Dan Highcock (born 5 December 1981) is a former British wheelchair basketball player. He was selected to play for Team GB in the 2012 Summer Paralympics in London.

==Personal life==
Highcock was born on 5 December 1981 in St Helens, Merseyside. He was born with Avascular necrosis (a disease where there is necrosis of bone components due to interruption of the blood supply) from the hip.

==Wheelchair basketball==
Highcock was introduced to wheelchair basketball by his physical education (PE) teacher at the age of 13, and has played ever since.
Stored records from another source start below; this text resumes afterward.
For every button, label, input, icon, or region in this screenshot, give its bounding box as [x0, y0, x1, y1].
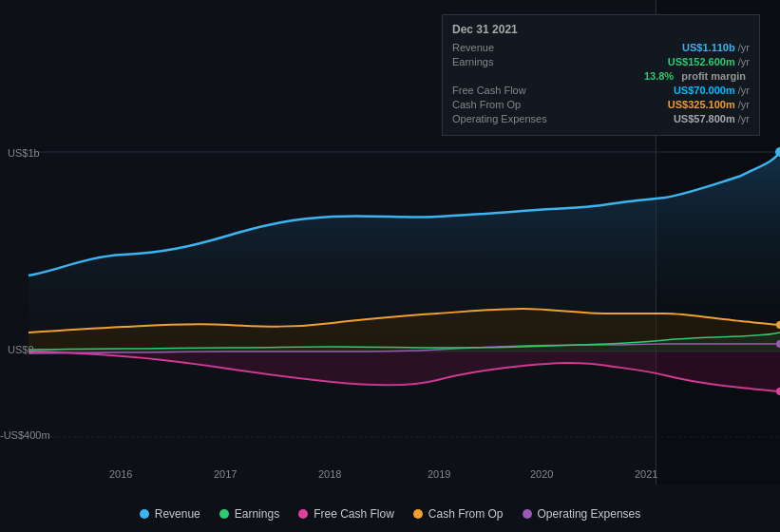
tooltip-label-opex: Operating Expenses — [452, 113, 547, 124]
x-label-2020: 2020 — [530, 468, 553, 480]
legend-item-cashfromop[interactable]: Cash From Op — [413, 507, 504, 521]
tooltip-row-opex: Operating Expenses US$57.800m /yr — [452, 113, 750, 124]
tooltip-label-cashfromop: Cash From Op — [452, 99, 521, 110]
legend-item-opex[interactable]: Operating Expenses — [523, 507, 641, 521]
tooltip-date: Dec 31 2021 — [452, 23, 750, 36]
legend-label-earnings: Earnings — [235, 507, 279, 521]
legend-item-revenue[interactable]: Revenue — [140, 507, 200, 521]
tooltip-value-revenue: US$1.110b /yr — [682, 42, 750, 53]
tooltip-label-revenue: Revenue — [452, 42, 494, 53]
profit-margin-value: 13.8% — [644, 70, 674, 82]
tooltip-label-fcf: Free Cash Flow — [452, 85, 526, 96]
legend-dot-revenue — [140, 509, 149, 519]
legend-item-fcf[interactable]: Free Cash Flow — [298, 507, 394, 521]
profit-margin-label: profit margin — [681, 70, 746, 82]
tooltip-row-earnings: Earnings US$152.600m /yr — [452, 56, 750, 67]
x-label-2021: 2021 — [635, 468, 657, 480]
legend-dot-fcf — [298, 509, 308, 519]
tooltip-row-fcf: Free Cash Flow US$70.000m /yr — [452, 85, 750, 96]
y-label-0: US$0 — [8, 344, 34, 355]
tooltip-value-opex: US$57.800m /yr — [674, 113, 750, 124]
y-label-1b: US$1b — [8, 147, 40, 159]
legend-label-fcf: Free Cash Flow — [314, 507, 394, 521]
x-label-2019: 2019 — [428, 468, 450, 480]
tooltip-label-earnings: Earnings — [452, 56, 493, 67]
tooltip-row-revenue: Revenue US$1.110b /yr — [452, 42, 750, 53]
tooltip-value-fcf: US$70.000m /yr — [674, 85, 750, 96]
legend-dot-cashfromop — [413, 509, 423, 519]
legend-item-earnings[interactable]: Earnings — [219, 507, 279, 521]
x-label-2018: 2018 — [318, 468, 341, 480]
x-label-2017: 2017 — [214, 468, 237, 480]
legend-label-opex: Operating Expenses — [538, 507, 641, 521]
tooltip-value-earnings: US$152.600m /yr — [668, 56, 750, 67]
legend-label-cashfromop: Cash From Op — [428, 507, 504, 521]
profit-margin-row: 13.8% profit margin — [452, 70, 750, 82]
tooltip-value-cashfromop: US$325.100m /yr — [668, 99, 750, 110]
y-label-neg400m: -US$400m — [0, 429, 50, 441]
legend-dot-earnings — [219, 509, 229, 519]
x-label-2016: 2016 — [109, 468, 132, 480]
tooltip-row-cashfromop: Cash From Op US$325.100m /yr — [452, 99, 750, 110]
legend-dot-opex — [523, 509, 532, 519]
chart-legend: Revenue Earnings Free Cash Flow Cash Fro… — [0, 507, 780, 521]
tooltip-box: Dec 31 2021 Revenue US$1.110b /yr Earnin… — [442, 14, 760, 136]
legend-label-revenue: Revenue — [155, 507, 200, 521]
He was selected for the 2000 Summer Paralympics in Sydney, but was dropped from the team shortly before they were meant to fly there. He was selected for the London 2012 Summer Paralympics after representing Great Britain at two World Championships. He first played for the Liverpool Meteors for five years. Since then he has played in Italian, Spanish, British and German wheelchair basketball teams.

Highcock played his first championship in 2005, the European Championships, held in Paris, France. He finished in second-place position, winning a silver. The following year, he participated in the 2006 World Championships, which were held in Amsterdam, in the Netherlands. Along with his team, he finished in fifth-place position. In the 2007 European Championships, in Wetzlar, Germany, he won silver. He participated in the 2009 European Championships held in Adana, Turkey, the following year. His team managed to get in bronze medal position. In the 2010 World Wheelchair Basketball Championships held in Birmingham, he was in fifth position along with his team. In the 2011 European Championships, held in Nazareth, Israel, there was a victory. Along with his team, he reached the gold medal position; winning the championship.